Static routes required for LAN>WAN traffic

coretex

Hello,

pfSense noob here -
My current configuration of pfSense requires a static route for LAN>WAN traffic to pass through. While generally I would find this pretty normal, the pfSense web gui doesn't permit the creation of a 0.0.0.0/0 route. I have had to create 2 static routes, 0.0.0.0/1 and 128.0.0.0/1. Obviously this is not intended usage, but without these routes, my pfSense appliance or anything routing internet toward it cannot get to the internet at all.

Please see attached screenshot... hopefully that helps.

Thanks :)

NogBadTheBad

What does your Gateways tab show ?

coretex

Howdy!
I've taken some screenshots:

NogBadTheBad

You don't need the bottom two routes in your static routes, they should use the default route in your gateways tab.

The middle route in the gateway tab isn't needed.

I bet your firewall rules are incorrect if you have to create 0.0.0.0/1 and 128.0.0.0/1, have you set a gateway, you shouldn't need to unless you want to do some sort of policy based routing.

I use the gateways to do a poor mans nms :)

coretex

Cheers Andy,

Yeah, I thought traffic should go out whatever Gateway is marked as default, but it isn't...
There's no gateway set for the LAN - I just rely on a 10.0.0.0/8 route for routing back to my LAN addresses.

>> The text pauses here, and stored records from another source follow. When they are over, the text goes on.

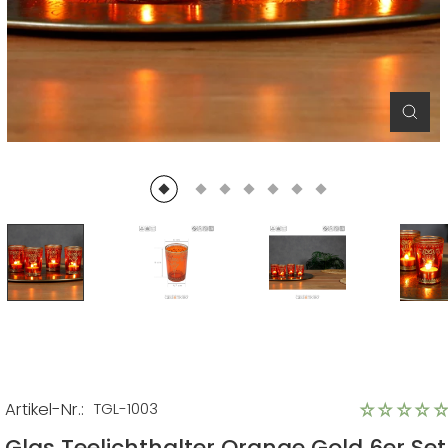
Schl
(Esc)
Artikel-Nr.:
TGL-1003
Glas Teelichthalter Orange Gold 6er Set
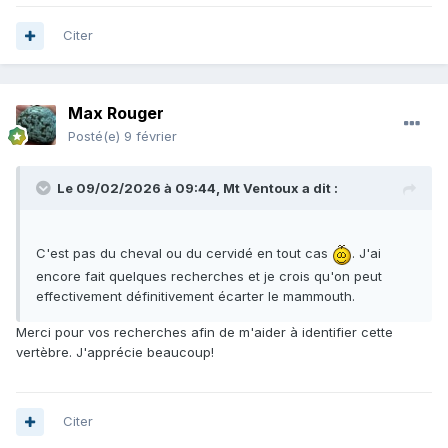
Citer
Max Rouger
Posté(e)
9 février
Le 09/02/2026 à 09:44,
Mt Ventoux
a dit :
C'est pas du cheval ou du cervidé en tout cas
. J'ai
encore fait quelques recherches et je crois qu'on peut
effectivement définitivement écarter le mammouth.
Merci pour vos recherches afin de m'aider à identifier cette
vertèbre. J'apprécie beaucoup!
Citer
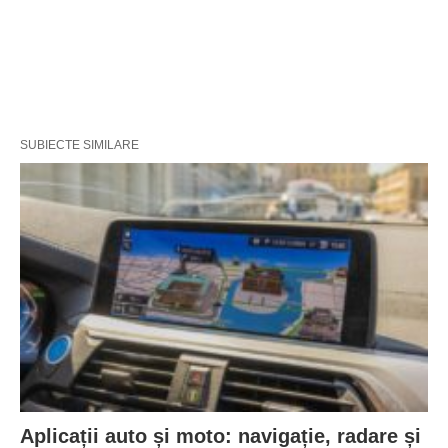
SUBIECTE SIMILARE
Aplicații auto și moto: navigație, radare și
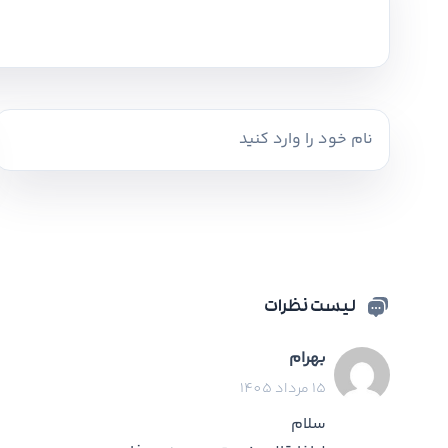
لیست نظرات
بهرام
15 مرداد 1405
سلام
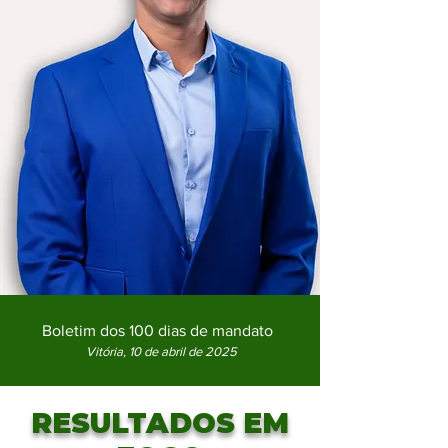
Boletim dos 100 dias de mandato
Vitória, 10 de abril de 2025
RESULTADOS EM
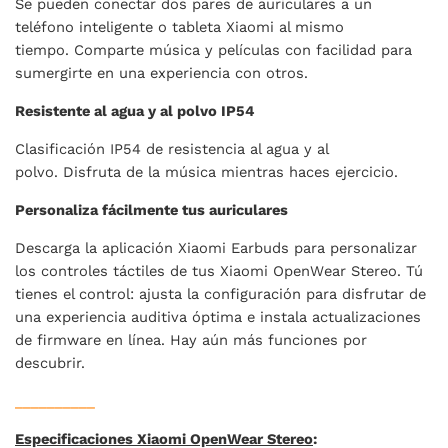
Se pueden conectar dos pares de auriculares a un
teléfono inteligente o tableta Xiaomi al mismo
tiempo. Comparte música y películas con facilidad para
sumergirte en una experiencia con otros.
Resistente al agua y al polvo IP54
Clasificación IP54 de resistencia al agua y al
polvo. Disfruta de la música mientras haces ejercicio.
Personaliza fácilmente tus auriculares
Descarga la aplicación Xiaomi Earbuds para personalizar
los controles táctiles de tus Xiaomi OpenWear Stereo. Tú
tienes el control: ajusta la configuración para disfrutar de
una experiencia auditiva óptima e instala actualizaciones
de firmware en línea. Hay aún más funciones por
descubrir.
__________
Especificaciones Xiaomi OpenWear Stereo
:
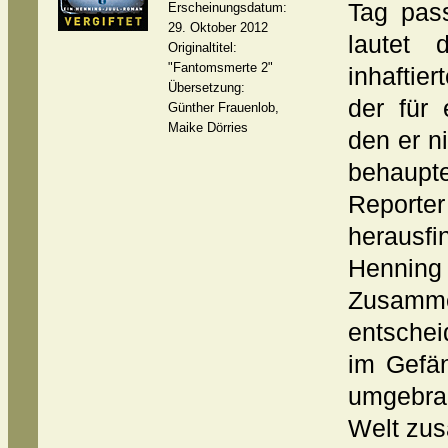
Tag pass
Erscheinungsdatum:
29. Oktober 2012
lautet 
Originaltitel:
"Fantomsmerte 2"
inhaftier
Übersetzung:
der für 
Günther Frauenlob,
Maike Dörries
den er n
behaupte
Reporte
herausf
Henning 
Zusamme
entschei
im Gefä
umgebrac
Welt zus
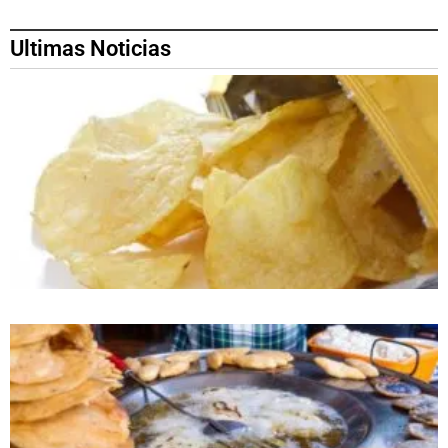
Ultimas Noticias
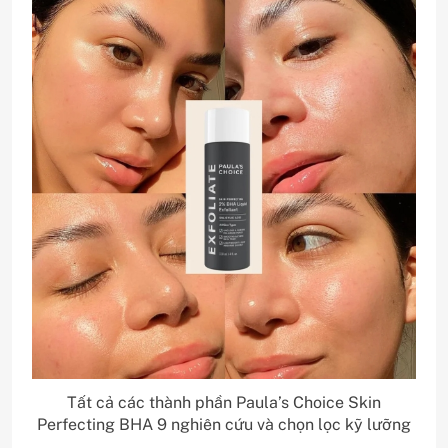
Tất cả các thành phần Paula’s Choice Skin
Perfecting BHA 9 nghiên cứu và chọn lọc kỹ lưỡng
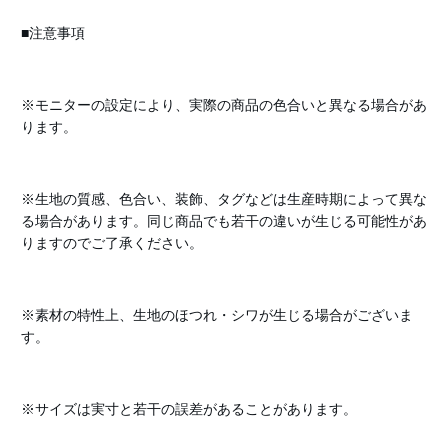
■注意事項
※モニターの設定により、実際の商品の色合いと異なる場合があ
ります。
※生地の質感、色合い、装飾、タグなどは生産時期によって異な
る場合があります。同じ商品でも若干の違いが生じる可能性があ
りますのでご了承ください。
※素材の特性上、生地のほつれ・シワが生じる場合がございま
す。
※サイズは実寸と若干の誤差があることがあります。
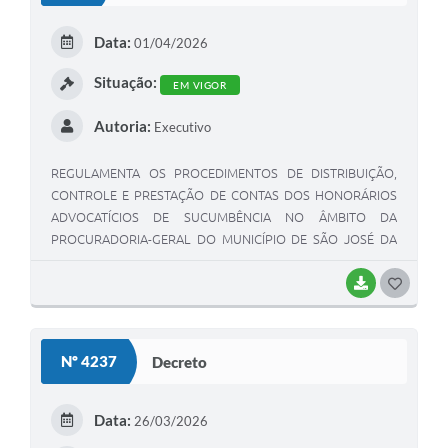
E
Data:
01/04/2026
I
Situação:
EM VIGOR
Autoria:
Executivo
REGULAMENTA OS PROCEDIMENTOS DE DISTRIBUIÇÃO,
CONTROLE E PRESTAÇÃO DE CONTAS DOS HONORÁRIOS
ADVOCATÍCIOS DE SUCUMBÊNCIA NO ÂMBITO DA
PROCURADORIA-GERAL DO MUNICÍPIO DE SÃO JOSÉ DA
LAPA, NOS TERMOS DO DECRETO MUNICIPAL Nº
4.251/2026.
BAIXAR
G
O
S
Nº 4237
Decreto
T
E
Data:
26/03/2026
I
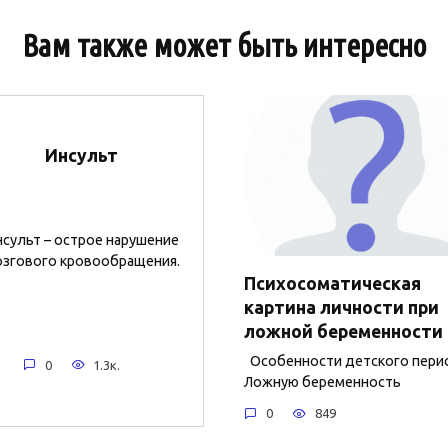
Вам также может быть интересно
Инсульт
сульт – острое нарушение
згового кровообращения.
Психосоматическая
картина личности при
ложной беременности
Особенности детского пери
0
1.3к.
Ложную беременность
0
849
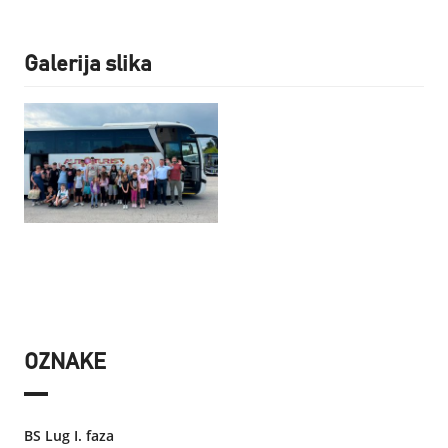
Galerija slika
OZNAKE
BS Lug I. faza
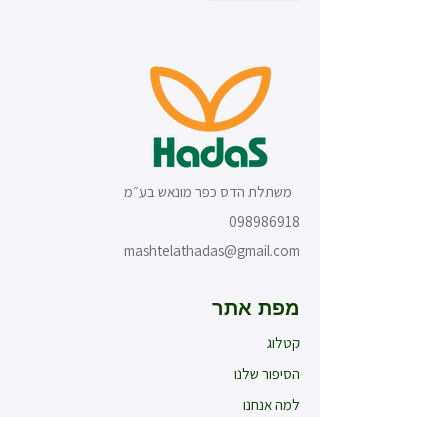
משתלת הדס כפר מונאש בע״מ
098986918
mashtelathadas@gmail.com
מפת אתר
קטלוג
הסיפור שלנו
למה אנחנו
מומלצי החודש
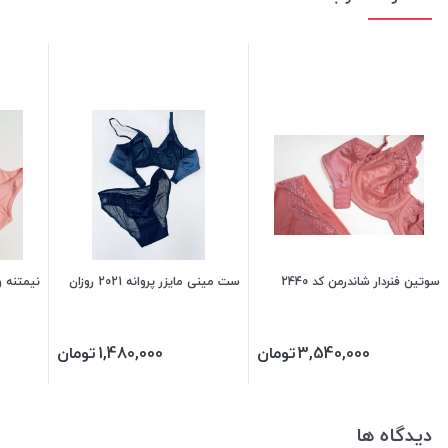
سوتین فنردار شاندرمن کد 2440
ست مینی مایزر پروانه 2021 روزان
نیمتنه و 
3,540,000
تومان
1,480,000
تومان
دیدگاه ها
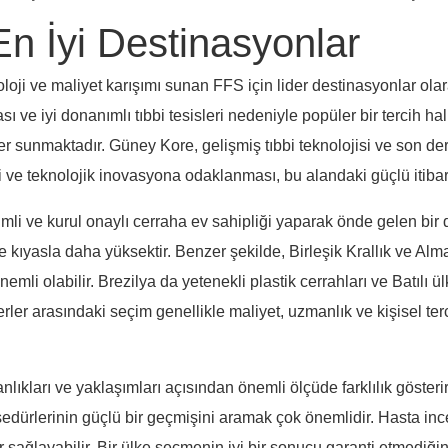
En İyi Destinasyonlar
oloji ve maliyet karışımı sunan FFS için lider destinasyonlar olar
sı ve iyi donanımlı tıbbi tesisleri nedeniyle popüler bir tercih hal
r sunmaktadır. Güney Kore, gelişmiş tıbbi teknolojisi ve son der
 ve teknolojik inovasyona odaklanması, bu alandaki güçlü itibar
imli ve kurul onaylı cerraha ev sahipliği yaparak önde gelen bi
 kıyasla daha yüksektir. Benzer şekilde, Birleşik Krallık ve Alm
mli olabilir. Brezilya da yetenekli plastik cerrahları ve Batılı ü
ler arasındaki seçim genellikle maliyet, uzmanlık ve kişisel tercih
nlıkları ve yaklaşımları açısından önemli ölçüde farklılık gösterir.
 prosedürlerinin güçlü bir geçmişini aramak çok önemlidir. Hasta i
 sağlayabilir. Bir ülke seçmenin iyi bir sonucu garanti etmediğini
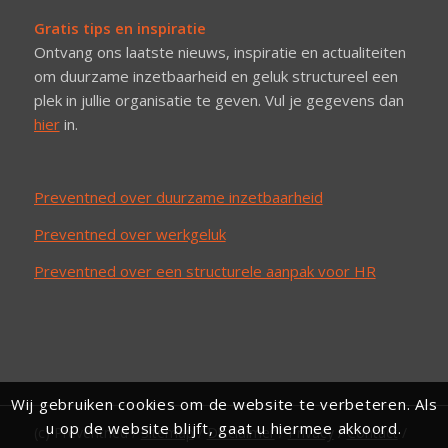
Gratis tips en inspiratie
Ontvang ons laatste nieuws, inspiratie en actualiteiten
om duurzame inzetbaarheid en geluk structureel een
plek in jullie organisatie te geven. Vul je gegevens dan
hier
in.
Preventned over duurzame inzetbaarheid
Preventned over werkgeluk
Preventned over een structurele aanpak voor HR
Wij gebruiken cookies om de website te verbeteren. Als
u op de website blijft, gaat u hiermee akkoord.
(c) Preventned /
Sitemap
/
Disclaimer
/
Privacy
/
Contact
/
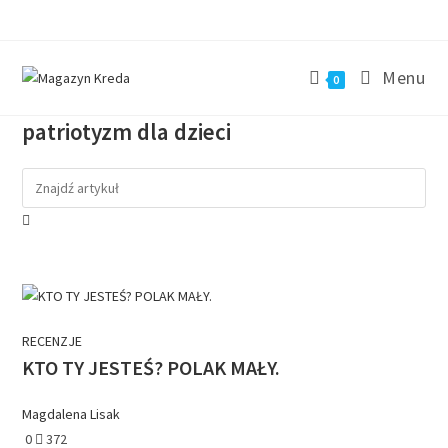
Menu
0
patriotyzm dla dzieci
RECENZJE
KTO TY JESTEŚ? POLAK MAŁY.
Magdalena Lisak
0
372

It's very odd - even though the WAN gateway is marked Default, I still need those static routes...
I remove them and boom - no internet.

It's bizarre to me

NogBadTheBad

I’d default the config and start again, it should work.

Derelict

@nogbadthebad said in Static routes required for LAN>WAN traffic:

I use the gateways to do a poor mans nms :)

My advice is don't. Get a poor man's NMS like Nagios or Zabbix and use that instead of creating a bunch of interface routes in your firewall/router.